Artist’s Shit

Sometimes I like conceptual art. Like this piece above by Manzoni: the base of the world. The base of the world! It stands on nothing but thin air. It’s clever, but it’s a bit of a one liner. And after you tease out its implications — groundlessness, the world itself as a work of creation — there’s not much else, and the work itself is a bit boring. The limits of the concept impose themselves, and then a piece’s unidimensionality spells its own ruin. It becomes “cute” or “trite.”
Othertimes though a piece becomes more interesting inspite of itself. Like another one by Manzoni, “Artist’s Shit.” The gag for this one was a bit more performative than that of the base of the world: Manzoni collected his shit and then split it into 30g specimens, divided into 90 cans. He labeled each can with its contents, and then sold each for its weight in gold. Ho ho! The art world’s luminaries understand this as a comment on commodification and reification of the artist’s product — explicitly here, his solid waste. But this doesn’t really comprehend what’s going on; or it only grasps part of it.
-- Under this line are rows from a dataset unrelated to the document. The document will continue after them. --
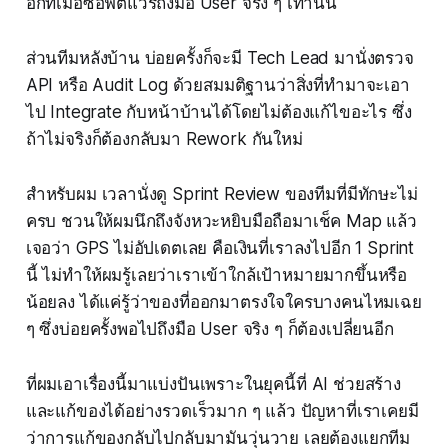
อีกทีเมื่อซอฟต์แวร์ถึงมือ User จริง ๆ เท่านั้น
ส่วนทีมหลังบ้าน บ่อยครั้งก็จะมี Tech Lead มานั่งตรวจ
API หรือ Audit Log ด้วยสมมติฐานว่าสิ่งที่ทำมาจะเอา
ไป Integrate กับหน้าบ้านได้โดยไม่ต้องแก้ไขอะไร ซึ่ง
ถ้าไม่จริงก็ต้องกลับมา Rework กันใหม่
สำหรับผม เวลานั่งดู Sprint Review ของทีมที่มีทักษะไม่
ครบ ชวนให้ผมนึกถึงจังหวะหยิบมือถือมาเช็ค Map แล้ว
เจอว่า GPS ไม่อัปเดตเลย คือเงินที่เราลงไปอีก 1 Sprint
นี้ ไม่ทำให้ผมรู้เลยว่าเราเข้าใกล้เป้าหมายมากขึ้นหรือ
น้อยลง ได้แค่รู้ว่าของที่ออกมาตรงใจใครบางคนไหมเฉย
ๆ ซึ่งบ่อยครั้งพอไปถึงมือ User จริง ๆ ก็ต้องเปลี่ยนอีก
ที่ผมเอาเรื่องนี้มาแบ่งปันเพราะในยุคนี้ที่ AI ช่วยสร้าง
และแก้ของได้อย่างรวดเร็วมาก ๆ แล้ว ปัญหาที่เราเคยมี
ว่าการแก้ของกลับไปกลับมามันวุ่นวาย เลยต้องแยกทีม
Because while there is certainly something like commodification going on here, strictly speaking our 90 cans of Manzoni’s solid waste are not commodities proper. If there were, someone else could have shat in a can and sold it for its weight in silver, and thereby driven Manzoni out of, as it were, the shit business.
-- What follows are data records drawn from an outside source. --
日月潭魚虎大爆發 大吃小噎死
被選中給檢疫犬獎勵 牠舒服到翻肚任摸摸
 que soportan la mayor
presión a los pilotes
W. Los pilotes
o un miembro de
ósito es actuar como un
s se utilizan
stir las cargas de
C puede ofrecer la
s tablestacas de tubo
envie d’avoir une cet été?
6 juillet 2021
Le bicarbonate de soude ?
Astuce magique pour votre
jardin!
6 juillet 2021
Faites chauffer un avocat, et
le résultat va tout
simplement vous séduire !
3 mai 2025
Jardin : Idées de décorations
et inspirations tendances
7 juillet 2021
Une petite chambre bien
So there is something else at play in the sale of art in the upper reaches. Those that shell out 50,000 GBP for a 30g, oxidized tin of what very well might be shit are after something other than commodities, and the amount they pay for something is caught up in far more complex process than its costs of production — even in the most simple picture. To get at this would require looking at the complex sequence of events and choices that lends a certain artist the aura or cachet that makes his or her work appear as a constant store of value — the rich do not spend upwards of a 100,000 dollars on one of Manzoni’s tins only to debase it by opening it up to find out just what is inside.
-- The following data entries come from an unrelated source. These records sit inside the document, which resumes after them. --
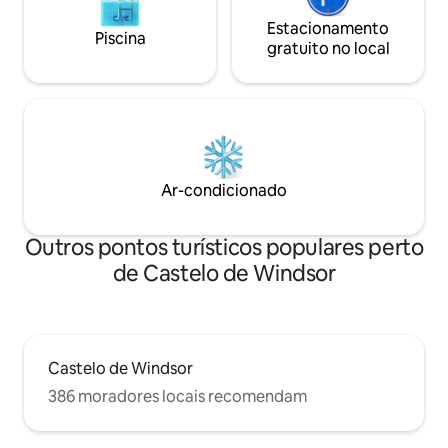
Estacionamento
Piscina
gratuito no local
Ar-condicionado
Outros pontos turísticos populares perto
de Castelo de Windsor
Castelo de Windsor
386 moradores locais recomendam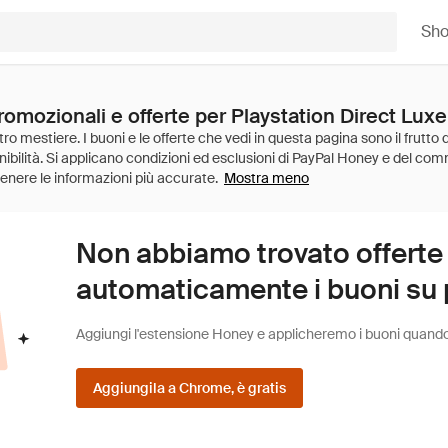
Sh
promozionali e offerte per Playstation Direct Lu
Mostra meno
Non abbiamo trovato offerte
automaticamente i buoni su pi
Aggiungi l'estensione Honey e applicheremo i buoni quando fa
Aggiungila a Chrome, è gratis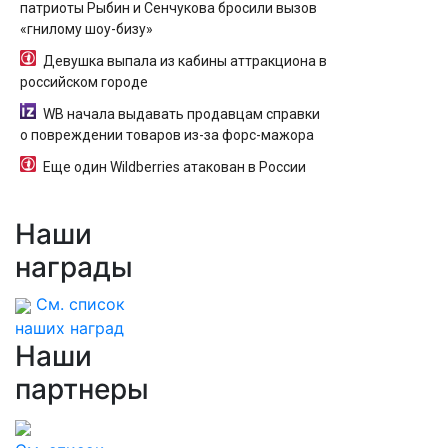
патриоты Рыбин и Сенчукова бросили вызов
«гнилому шоу-бизу»
Девушка выпала из кабины аттракциона в
российском городе
WB начала выдавать продавцам справки
о повреждении товаров из-за форс-мажора
Еще один Wildberries атакован в России
Наши
награды
См. список
наших наград
Наши
партнеры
Commodification and reification are presupposed in the production of works like “Artist’s Shit.” But they are not what the work is about, even on a functional level. In order for the art world to function, in its semi-autonomous way, over and above the more basic and brutal labor-market, a given amount of liquidity has to be transfered to the buyers and devotees that make it up, and this transfer is effected by the motor of commodity-production. Of course this is the case. But this is not sufficient for a given art-object to be vaulted into Sotheby’s ambit. A peculiar anticipation of an object’s continued value, in spite of being a bit of shit, or a heap of junk, is what allows Manzoni’s tins to function as art. Hence there is little irony in the fact that people buy it, or a pissoir, despite both being recepticles of human waste. Not only are the buyers playing a role within a specific social milieu where there is a status attached to owning a bit of Manzoni, they are anticipating future worth.
This does not mean, either, that anything can be art. It means that almost nothing can. So you have to wonder who the joke is on.